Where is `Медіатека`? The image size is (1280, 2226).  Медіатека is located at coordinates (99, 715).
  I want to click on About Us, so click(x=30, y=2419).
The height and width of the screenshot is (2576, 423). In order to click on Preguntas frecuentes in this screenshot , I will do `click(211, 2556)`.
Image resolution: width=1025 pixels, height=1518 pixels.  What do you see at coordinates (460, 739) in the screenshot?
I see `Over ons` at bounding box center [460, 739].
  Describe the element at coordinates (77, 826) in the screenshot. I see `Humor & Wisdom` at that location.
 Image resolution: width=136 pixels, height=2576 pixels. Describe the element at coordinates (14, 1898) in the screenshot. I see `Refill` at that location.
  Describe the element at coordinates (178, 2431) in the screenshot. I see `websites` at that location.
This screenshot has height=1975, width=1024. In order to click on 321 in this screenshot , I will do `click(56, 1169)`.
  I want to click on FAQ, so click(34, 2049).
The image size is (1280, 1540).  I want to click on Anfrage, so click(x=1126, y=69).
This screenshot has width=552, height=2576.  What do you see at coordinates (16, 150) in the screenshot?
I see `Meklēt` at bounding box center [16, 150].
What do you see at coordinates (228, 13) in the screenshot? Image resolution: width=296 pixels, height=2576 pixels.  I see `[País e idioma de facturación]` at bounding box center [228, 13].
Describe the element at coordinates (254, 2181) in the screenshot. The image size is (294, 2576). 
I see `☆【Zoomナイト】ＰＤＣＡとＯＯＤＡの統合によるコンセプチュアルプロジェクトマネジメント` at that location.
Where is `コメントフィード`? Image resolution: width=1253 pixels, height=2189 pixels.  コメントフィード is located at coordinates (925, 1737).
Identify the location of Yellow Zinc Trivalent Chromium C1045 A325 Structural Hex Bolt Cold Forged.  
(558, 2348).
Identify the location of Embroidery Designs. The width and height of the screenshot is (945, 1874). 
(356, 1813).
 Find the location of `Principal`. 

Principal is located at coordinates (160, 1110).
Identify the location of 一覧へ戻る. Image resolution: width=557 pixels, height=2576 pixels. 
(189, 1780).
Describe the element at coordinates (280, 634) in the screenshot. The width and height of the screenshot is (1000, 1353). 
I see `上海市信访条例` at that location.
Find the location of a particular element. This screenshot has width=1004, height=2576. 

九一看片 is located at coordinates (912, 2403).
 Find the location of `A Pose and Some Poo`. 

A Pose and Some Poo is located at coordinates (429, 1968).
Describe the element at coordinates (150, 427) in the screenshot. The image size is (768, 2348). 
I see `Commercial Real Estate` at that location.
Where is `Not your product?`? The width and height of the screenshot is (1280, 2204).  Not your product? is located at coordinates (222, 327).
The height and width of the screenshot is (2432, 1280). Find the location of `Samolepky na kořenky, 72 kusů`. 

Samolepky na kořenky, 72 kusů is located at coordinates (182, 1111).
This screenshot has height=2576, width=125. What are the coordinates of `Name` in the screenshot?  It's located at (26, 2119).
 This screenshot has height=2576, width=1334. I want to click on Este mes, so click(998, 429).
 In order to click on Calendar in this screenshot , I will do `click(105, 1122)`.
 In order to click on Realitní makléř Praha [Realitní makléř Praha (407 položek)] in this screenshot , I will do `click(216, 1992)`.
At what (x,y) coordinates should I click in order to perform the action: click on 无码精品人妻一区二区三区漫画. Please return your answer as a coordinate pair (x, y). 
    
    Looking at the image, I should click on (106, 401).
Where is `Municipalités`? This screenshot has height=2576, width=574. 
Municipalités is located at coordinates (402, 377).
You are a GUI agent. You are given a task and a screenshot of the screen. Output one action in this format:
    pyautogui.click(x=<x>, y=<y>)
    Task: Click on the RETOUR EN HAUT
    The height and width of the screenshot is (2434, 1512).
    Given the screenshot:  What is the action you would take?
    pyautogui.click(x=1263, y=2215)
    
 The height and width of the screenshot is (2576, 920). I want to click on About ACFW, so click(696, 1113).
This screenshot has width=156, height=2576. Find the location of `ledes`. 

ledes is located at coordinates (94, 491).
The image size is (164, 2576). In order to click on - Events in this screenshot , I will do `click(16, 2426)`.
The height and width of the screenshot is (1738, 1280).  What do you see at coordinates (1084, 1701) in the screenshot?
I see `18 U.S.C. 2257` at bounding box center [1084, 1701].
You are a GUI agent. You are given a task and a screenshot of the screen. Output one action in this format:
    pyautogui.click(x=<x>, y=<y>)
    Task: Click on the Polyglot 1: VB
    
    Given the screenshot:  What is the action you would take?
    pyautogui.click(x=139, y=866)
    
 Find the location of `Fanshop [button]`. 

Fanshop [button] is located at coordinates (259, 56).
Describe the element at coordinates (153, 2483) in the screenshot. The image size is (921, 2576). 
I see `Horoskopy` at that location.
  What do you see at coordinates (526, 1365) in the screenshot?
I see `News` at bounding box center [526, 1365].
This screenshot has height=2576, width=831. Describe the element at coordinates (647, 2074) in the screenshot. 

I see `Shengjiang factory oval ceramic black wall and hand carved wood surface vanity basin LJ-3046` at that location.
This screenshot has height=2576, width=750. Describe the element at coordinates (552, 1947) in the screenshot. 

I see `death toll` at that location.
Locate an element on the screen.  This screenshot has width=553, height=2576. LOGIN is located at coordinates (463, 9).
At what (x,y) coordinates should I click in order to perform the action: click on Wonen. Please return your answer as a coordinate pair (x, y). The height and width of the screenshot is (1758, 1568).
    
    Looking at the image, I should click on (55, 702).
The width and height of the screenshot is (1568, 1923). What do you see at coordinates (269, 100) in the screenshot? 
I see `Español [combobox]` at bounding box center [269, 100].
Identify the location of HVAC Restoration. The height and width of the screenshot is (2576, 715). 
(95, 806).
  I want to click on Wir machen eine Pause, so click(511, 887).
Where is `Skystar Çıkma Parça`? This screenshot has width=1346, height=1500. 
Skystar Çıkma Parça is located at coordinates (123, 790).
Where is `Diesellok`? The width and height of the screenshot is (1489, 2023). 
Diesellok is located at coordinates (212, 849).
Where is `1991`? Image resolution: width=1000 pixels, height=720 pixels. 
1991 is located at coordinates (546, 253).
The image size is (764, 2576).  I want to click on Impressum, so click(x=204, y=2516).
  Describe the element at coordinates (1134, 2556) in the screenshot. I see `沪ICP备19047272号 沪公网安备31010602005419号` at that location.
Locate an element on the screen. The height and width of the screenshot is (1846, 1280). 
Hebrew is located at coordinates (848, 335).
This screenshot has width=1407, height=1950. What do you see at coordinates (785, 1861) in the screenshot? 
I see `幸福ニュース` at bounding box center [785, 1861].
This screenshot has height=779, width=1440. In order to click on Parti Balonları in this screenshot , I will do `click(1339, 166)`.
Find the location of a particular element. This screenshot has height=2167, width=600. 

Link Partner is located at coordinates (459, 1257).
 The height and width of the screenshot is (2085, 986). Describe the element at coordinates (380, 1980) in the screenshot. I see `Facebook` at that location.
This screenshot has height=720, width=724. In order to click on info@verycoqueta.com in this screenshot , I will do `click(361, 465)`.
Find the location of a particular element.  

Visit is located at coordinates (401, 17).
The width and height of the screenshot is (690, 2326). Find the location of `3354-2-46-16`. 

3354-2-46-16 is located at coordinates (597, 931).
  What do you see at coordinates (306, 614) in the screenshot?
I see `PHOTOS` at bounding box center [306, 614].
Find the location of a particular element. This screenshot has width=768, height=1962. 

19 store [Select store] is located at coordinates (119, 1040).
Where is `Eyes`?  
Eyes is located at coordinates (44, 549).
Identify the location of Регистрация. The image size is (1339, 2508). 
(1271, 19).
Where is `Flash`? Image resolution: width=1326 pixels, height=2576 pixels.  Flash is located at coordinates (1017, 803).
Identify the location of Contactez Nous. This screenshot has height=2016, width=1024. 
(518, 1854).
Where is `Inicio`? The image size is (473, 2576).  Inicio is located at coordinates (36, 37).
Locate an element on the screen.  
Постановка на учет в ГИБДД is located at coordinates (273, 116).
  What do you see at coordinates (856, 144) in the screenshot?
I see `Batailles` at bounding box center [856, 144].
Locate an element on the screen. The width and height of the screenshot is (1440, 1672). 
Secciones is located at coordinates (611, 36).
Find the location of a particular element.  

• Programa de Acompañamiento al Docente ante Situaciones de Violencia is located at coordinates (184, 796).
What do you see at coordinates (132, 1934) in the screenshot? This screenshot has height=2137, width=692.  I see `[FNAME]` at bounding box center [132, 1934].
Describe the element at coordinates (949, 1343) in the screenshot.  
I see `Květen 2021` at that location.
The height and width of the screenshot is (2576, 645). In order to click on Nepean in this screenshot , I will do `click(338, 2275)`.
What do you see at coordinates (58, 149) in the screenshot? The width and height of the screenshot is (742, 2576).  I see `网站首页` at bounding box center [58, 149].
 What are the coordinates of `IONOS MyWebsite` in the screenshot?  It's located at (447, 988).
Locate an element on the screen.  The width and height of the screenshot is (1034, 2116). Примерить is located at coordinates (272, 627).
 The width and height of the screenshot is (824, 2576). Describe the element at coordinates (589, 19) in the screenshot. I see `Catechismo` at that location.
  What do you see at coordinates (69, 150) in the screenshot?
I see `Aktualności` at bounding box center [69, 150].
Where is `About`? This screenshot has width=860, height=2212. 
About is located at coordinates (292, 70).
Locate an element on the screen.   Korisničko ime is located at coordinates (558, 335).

• What needs to be done: Write down exactly the span of lines above from the one containing "What do you see at coordinates (132, 1934)" to the one containing "The height and width of the screenshot is (2576, 645).", both ends included.

• Solution for this problem:
What do you see at coordinates (132, 1934) in the screenshot? This screenshot has height=2137, width=692.  I see `[FNAME]` at bounding box center [132, 1934].
Describe the element at coordinates (949, 1343) in the screenshot.  
I see `Květen 2021` at that location.
The height and width of the screenshot is (2576, 645). In order to click on Nepean in this screenshot , I will do `click(338, 2275)`.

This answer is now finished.